It is hereby agreed that the parties may represent that Mr. Quinn is a former employee or retiree of Company or AT&T; but otherwise the parties agree that neither of them will make, or cause to be made, any public statements, disclosures or publications which relate in any way, directly or indirectly to Mr. Quinn’s cessation of employment with Company without prior written approval by the other party. Mr. Quinn also agrees that he will not make, nor cause to be made any public statements, disclosures or publications which portray unfavorably, reflect adversely on, or are derogatory or inimical to the best interests of AT&T, its subsidiaries, or their respective directors, officers, employees or agents, past, present or future. The Company also agrees that it will not make, nor cause to be made any public statements, disclosures or publications which portray unfavorably, reflect adversely on, or are derogatory or inimical to the best interests of Mr. Quinn.

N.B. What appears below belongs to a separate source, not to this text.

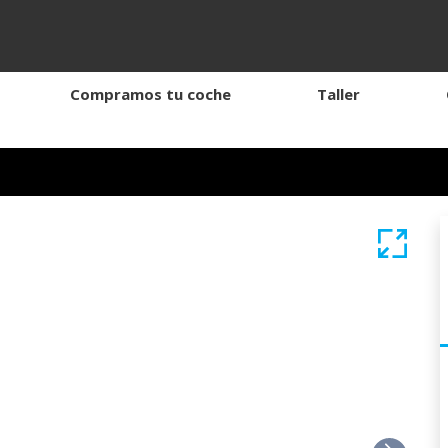
Compramos tu coche
Taller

Notwithstanding anything herein to the contrary, nothing in this Agreement will be construed to prevent either party or its representatives from making statements in any investigation by a government authority or testifying at an administrative hearing, a deposition, or in court in response to a lawful subpoena in any litigation or proceedings.

11. Mr. Quinn declares that his decision to execute this Agreement and the Release and Waiver contained herein has not been influenced by any declarations or representations by Company, AT&T, or any AT&T subsidiary, other than the contractual agreements and consideration expressly stated herein.

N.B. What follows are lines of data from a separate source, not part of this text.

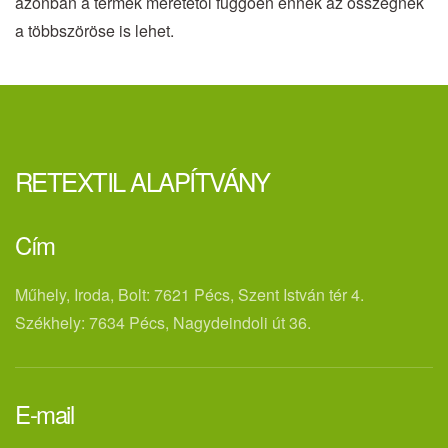
azonban a termék méretétől függően ennek az összegnek
a többszöröse is lehet.
RETEXTIL ALAPÍTVÁNY
Cím
Műhely, Iroda, Bolt: 7621 Pécs, Szent István tér 4.
Székhely: 7634 Pécs, Nagydeindoli út 36.
E-mail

Company has expressly advised Mr. Quinn to seek personal legal advice prior to executing this Agreement and the Release and Waiver contained herein, and Mr. Quinn, by his signature below, hereby expressly acknowledges that he was given at least twenty one (21) days in which to seek such advice and decide whether or not to enter into and execute the Release and Waiver contained herein. The parties agree that any changes to this Agreement or to the Release and Waiver contained herein made after the initial draft of this Agreement and Release and Waiver of Claims is presented to Mr. Quinn, whether material or immaterial, do not restart the running of said twenty-one (21) day period.

Mr. Quinn may revoke this Agreement and the Release and Waiver contained herein within seven (7) days of his execution of the Release and Waiver contained herein by giving notice, in writing, by certified mail, return receipt requested to Company at the address specified below. Proof of such mailing within said seven (7) day period shall suffice to establish revocation pursuant to this Section. In the event of any such revocation, this entire Agreement and the Release and Waiver contained herein shall be null and void, and unenforceable by either party.


12. Any notice required hereunder to be given by either party must be in writing and will be deemed effectively given upon personal delivery to the party to be notified, or five (5) days after deposit with the United States Post Office by certified mail, postage prepaid, to the other party at the addresses noted in the signature block of this Agreement.

13. The parties agree that any conflicts relating to this Agreement and the Release and Waiver contained herein, including choice of law and venue with respect to any such conflict, shall be determined as provided in the Management Arbitration Agreement attached hereto and incorporated herein for all purposes as Attachment A (the “Management Arbitration Agreement”).

14. The terms and conditions contained in this Agreement that by their sense and context are intended to survive the termination or completion of performance of obligations by either or both parties under this Agreement shall so survive.

15. This Agreement and the Release and Waiver contained herein shall not be modified or amended except pursuant to an instrument in writing executed and delivered on behalf of each of the parties hereto.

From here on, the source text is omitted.